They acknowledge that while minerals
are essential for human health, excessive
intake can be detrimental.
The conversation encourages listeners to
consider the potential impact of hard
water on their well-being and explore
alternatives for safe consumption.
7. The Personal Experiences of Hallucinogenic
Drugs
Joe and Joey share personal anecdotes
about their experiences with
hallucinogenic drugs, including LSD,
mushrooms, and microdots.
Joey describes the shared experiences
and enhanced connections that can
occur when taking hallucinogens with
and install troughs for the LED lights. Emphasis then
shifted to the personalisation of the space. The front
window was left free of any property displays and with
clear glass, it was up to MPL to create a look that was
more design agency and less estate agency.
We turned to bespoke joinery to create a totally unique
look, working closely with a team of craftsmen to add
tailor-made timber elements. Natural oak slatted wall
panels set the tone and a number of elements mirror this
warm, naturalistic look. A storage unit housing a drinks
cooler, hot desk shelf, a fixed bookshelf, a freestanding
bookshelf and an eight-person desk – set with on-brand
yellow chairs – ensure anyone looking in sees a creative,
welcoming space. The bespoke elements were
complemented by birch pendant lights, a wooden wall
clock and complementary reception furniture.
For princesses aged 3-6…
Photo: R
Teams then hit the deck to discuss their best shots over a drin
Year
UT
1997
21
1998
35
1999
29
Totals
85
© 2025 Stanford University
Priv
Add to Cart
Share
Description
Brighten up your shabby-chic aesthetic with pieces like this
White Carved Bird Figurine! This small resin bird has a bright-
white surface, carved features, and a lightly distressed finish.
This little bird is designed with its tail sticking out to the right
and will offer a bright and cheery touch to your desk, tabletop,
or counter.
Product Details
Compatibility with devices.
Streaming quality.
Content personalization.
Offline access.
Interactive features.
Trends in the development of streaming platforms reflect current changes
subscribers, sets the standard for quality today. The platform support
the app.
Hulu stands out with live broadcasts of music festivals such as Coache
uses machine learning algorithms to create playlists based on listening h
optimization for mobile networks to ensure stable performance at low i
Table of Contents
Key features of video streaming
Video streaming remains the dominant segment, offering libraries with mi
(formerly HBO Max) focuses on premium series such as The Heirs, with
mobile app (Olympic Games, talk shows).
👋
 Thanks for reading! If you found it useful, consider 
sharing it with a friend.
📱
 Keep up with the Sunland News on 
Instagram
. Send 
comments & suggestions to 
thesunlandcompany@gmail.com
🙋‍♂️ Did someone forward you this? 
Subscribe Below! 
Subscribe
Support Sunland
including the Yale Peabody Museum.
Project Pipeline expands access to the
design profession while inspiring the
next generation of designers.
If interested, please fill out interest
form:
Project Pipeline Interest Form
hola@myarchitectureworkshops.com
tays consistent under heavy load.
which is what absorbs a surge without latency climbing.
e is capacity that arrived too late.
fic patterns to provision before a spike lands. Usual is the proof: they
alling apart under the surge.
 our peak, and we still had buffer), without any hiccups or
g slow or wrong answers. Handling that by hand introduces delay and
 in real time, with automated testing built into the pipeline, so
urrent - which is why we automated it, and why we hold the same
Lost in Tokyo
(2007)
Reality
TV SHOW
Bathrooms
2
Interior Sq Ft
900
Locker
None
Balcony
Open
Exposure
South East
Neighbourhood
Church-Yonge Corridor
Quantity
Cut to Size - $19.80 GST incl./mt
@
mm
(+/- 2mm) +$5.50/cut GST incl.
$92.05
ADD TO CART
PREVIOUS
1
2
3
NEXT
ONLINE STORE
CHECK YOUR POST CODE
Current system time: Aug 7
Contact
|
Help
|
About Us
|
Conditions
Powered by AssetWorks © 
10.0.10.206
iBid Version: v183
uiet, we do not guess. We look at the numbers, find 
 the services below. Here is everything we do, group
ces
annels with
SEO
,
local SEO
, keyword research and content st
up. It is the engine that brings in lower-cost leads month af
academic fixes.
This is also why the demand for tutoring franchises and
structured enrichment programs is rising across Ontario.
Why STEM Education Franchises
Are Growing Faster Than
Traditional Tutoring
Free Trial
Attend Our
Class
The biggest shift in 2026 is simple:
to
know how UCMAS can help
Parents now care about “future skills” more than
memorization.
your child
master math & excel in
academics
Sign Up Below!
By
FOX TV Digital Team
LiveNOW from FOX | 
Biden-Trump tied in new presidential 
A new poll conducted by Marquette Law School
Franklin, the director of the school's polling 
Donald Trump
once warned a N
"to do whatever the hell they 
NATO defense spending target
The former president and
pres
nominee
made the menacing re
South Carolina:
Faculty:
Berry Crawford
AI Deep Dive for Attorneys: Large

---

_THE TASK_:
From the records above, extract every entry verbatim.

_RESULT OF THE EXERCISE_:
They acknowledge that while minerals
are essential for human health, excessive
intake can be detrimental.
The conversation encourages listeners to
consider the potential impact of hard
water on their well-being and explore
alternatives for safe consumption.
7. The Personal Experiences of Hallucinogenic
Drugs
Joe and Joey share personal anecdotes
about their experiences with
hallucinogenic drugs, including LSD,
mushrooms, and microdots.
Joey describes the shared experiences
and enhanced connections that can
occur when taking hallucinogens with
and install troughs for the LED lights. Emphasis then
shifted to the personalisation of the space. The front
window was left free of any property displays and with
clear glass, it was up to MPL to create a look that was
more design agency and less estate agency.
We turned to bespoke joinery to create a totally unique
look, working closely with a team of craftsmen to add
tailor-made timber elements. Natural oak slatted wall
panels set the tone and a number of elements mirror this
warm, naturalistic look. A storage unit housing a drinks
cooler, hot desk shelf, a fixed bookshelf, a freestanding
bookshelf and an eight-person desk – set with on-brand
yellow chairs – ensure anyone looking in sees a creative,
welcoming space. The bespoke elements were
complemented by birch pendant lights, a wooden wall
clock and complementary reception furniture.
For princesses aged 3-6…
Photo: R
Teams then hit the deck to discuss their best shots over a drin
Year
UT
1997
21
1998
35
1999
29
Totals
85
© 2025 Stanford University
Priv
Add to Cart
Share
Description
Brighten up your shabby-chic aesthetic with pieces like this
White Carved Bird Figurine! This small resin bird has a bright-
white surface, carved features, and a lightly distressed finish.
This little bird is designed with its tail sticking out to the right
and will offer a bright and cheery touch to your desk, tabletop,
or counter.
Product Details
Compatibility with devices.
Streaming quality.
Content personalization.
Offline access.
Interactive features.
Trends in the development of streaming platforms reflect current changes
subscribers, sets the standard for quality today. The platform support
the app.
Hulu stands out with live broadcasts of music festivals such as Coache
uses machine learning algorithms to create playlists based on listening h
optimization for mobile networks to ensure stable performance at low i
Table of Contents
Key features of video streaming
Video streaming remains the dominant segment, offering libraries with mi
(formerly HBO Max) focuses on premium series such as The Heirs, with
mobile app (Olympic Games, talk shows).
👋
 Thanks for reading! If you found it useful, consider 
sharing it with a friend.
📱
 Keep up with the Sunland News on 
Instagram
. Send 
comments & suggestions to 
thesunlandcompany@gmail.com
🙋‍♂️ Did someone forward you this? 
Subscribe Below! 
Subscribe
Support Sunland
including the Yale Peabody Museum.
Project Pipeline expands access to the
design profession while inspiring the
next generation of designers.
If interested, please fill out interest
form:
Project Pipeline Interest Form
hola@myarchitectureworkshops.com
tays consistent under heavy load.
which is what absorbs a surge without latency climbing.
e is capacity that arrived too late.
fic patterns to provision before a spike lands. Usual is the proof: they
alling apart under the surge.
 our peak, and we still had buffer), without any hiccups or
g slow or wrong answers. Handling that by hand introduces delay and
 in real time, with automated testing built into the pipeline, so
urrent - which is why we automated it, and why we hold the same
Lost in Tokyo
(2007)
Reality
TV SHOW
Bathrooms
2
Interior Sq Ft
900
Locker
None
Balcony
Open
Exposure
South East
Neighbourhood
Church-Yonge Corridor
Quantity
Cut to Size - $19.80 GST incl./mt
@
mm
(+/- 2mm) +$5.50/cut GST incl.
$92.05
ADD TO CART
PREVIOUS
1
2
3
NEXT
ONLINE STORE
CHECK YOUR POST CODE
Current system time: Aug 7
Contact
|
Help
|
About Us
|
Conditions
Powered by AssetWorks © 
10.0.10.206
iBid Version: v183
uiet, we do not guess. We look at the numbers, find 
 the services below. Here is everything we do, group
ces
annels with
SEO
,
local SEO
, keyword research and content st
up. It is the engine that brings in lower-cost leads month af
academic fixes.
This is also why the demand for tutoring franchises and
structured enrichment programs is rising across Ontario.
Why STEM Education Franchises
Are Growing Faster Than
Traditional Tutoring
Free Trial
Attend Our
Class
The biggest shift in 2026 is simple:
to
know how UCMAS can help
Parents now care about “future skills” more than
memorization.
your child
master math & excel in
academics
Sign Up Below!
By
FOX TV Digital Team
LiveNOW from FOX | 
Biden-Trump tied in new presidential 
A new poll conducted by Marquette Law School
Franklin, the director of the school's polling 
Donald Trump
once warned a N
"to do whatever the hell they 
NATO defense spending target
The former president and
pres
nominee
made the menacing re
South Carolina:
Faculty:
Berry Crawford
AI Deep Dive for Attorneys: Large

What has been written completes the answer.